(This column originally appeared in The Guardian)
It should come as no surprise that commercial bankruptcy filings are up but the bigger picture tells a different story
Commercial bankruptcy filings are rising. Big-name companies including Bed Bath & Beyond, Silicon Valley Bank and Party City have all folded – and it looks like there are more to come.
According to Epiq Bankruptcy, a provider of US bankruptcy filing data, reported earlier this month that there were a total of 2,328 bankruptcy filings this past August, a 14% increase from the same month in 2022 and a 17% increase over July. The US cankruptcy court reported a total of 15,724 bankruptcies in the fiscal year ended 30 June 2023, a 23% increase over the prior year.
Does any of this come as a surprise? Not really. Pandemic funds have run out, inflation remains sticky, the world’s economy has been running slower this year and the cost of capital is the highest it’s been in decades. Also American businesses are only starting to feel the effects of a prime interest that was as low as 3.25% just 18 months ago and is now at 8.5%. This unprecedented increase in such a short amount of time is making debt maintenance and availability all the more difficult. I warned about this last year.
But let’s not panic.
Even though bankruptcy rates are higher than in previous years and are growing, they are still nowhere near the levels we saw during the Great Recession or other recessions before it.
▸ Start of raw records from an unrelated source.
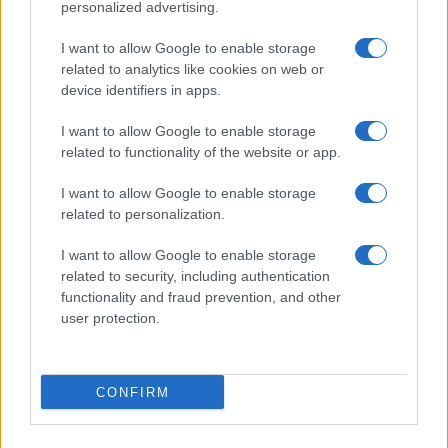
personalized advertising.
Giornale dello
Chi siamo
I want to allow Google to enable storage
Spettacolo
related to analytics like cookies on web or
Contributors
device identifiers in apps.
Wondernet
Facebook
I want to allow Google to enable storage
Giuliana Sgrena
related to functionality of the website or app.
Twitter
I want to allow Google to enable storage
Google News
related to personalization.
Mastodon
I want to allow Google to enable storage
related to security, including authentication
Cookie Policy
functionality and fraud prevention, and other
user protection.
Preferenze Privacy
CONFIRM
©2021 Globalist.it • All right reserved.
According to the US court system, this fiscal year’s total of 15,724 commercial bankruptcy filings is still significantly less than 2019 – a booming, pre-pandemic year – when bankruptcies were at 22,483.
And do any of the big corporate bankruptcies come as a big surprise? Silicon Valley Bank notoriously (and insanely) wrapped up their cash in treasuries as interest rates were going up, a move any Econ 101 student could tell you would lead to disaster. Bed Bath & Beyond’s products could be purchased for less online and, with apologies to Party City, no one’s in the mood to party this year.
Of course, bankruptcy is not good news. But unemployment is still low, the economy is still growing, entrepreneurism is sharply up and there are plenty of opportunities for displaced workers to find re-employment… … at least until AI completely eliminates their jobs. The loss of any business has indirect impacts on real estate, a community and all the small businesses that serve it.
One bright spot: if your small business is in this unfortunate situation, and you’ve got debts of less than $7.5m, then you’re eligible to file for a bankruptcy reorganization under Subchapter V of the bankruptcy code. Known as the Small Business Reorganization Act, the legislation reduces the level of red tape required for smaller companies and makes it easier and quicker to reorganize and hopefully get a fresh start.
But as bad as bankruptcy is, it’s also a way of cleaning house.
Back in 2010 there were literally 20 nail salons within a baseball’s throw of my home. After the recession that number came down to a reasonable level. Restaurants that were poorly managed went belly up. Dumb retail stores selling dumb products found that people were smarter about their money when they had less of it. Crooks and criminals were revealed when funds became tight, leaving them with fewer options to Ponzi their money. Stocks that were overvalued came back to earth.
The business owners that I know who survive bad times and recessions and don’t go bankrupt are not these people. They are generally good at what they do. They save. They invest wisely. They manage their cash prudently. They don’t get caught up in hype and they don’t overspend when things are booming because they know there’s always a downturn around the corner. The ones who don’t do this learn a hard lesson when the chips are down.
These are the people going bankrupt. I’m sure they’ll be fine. I know the rest of us will.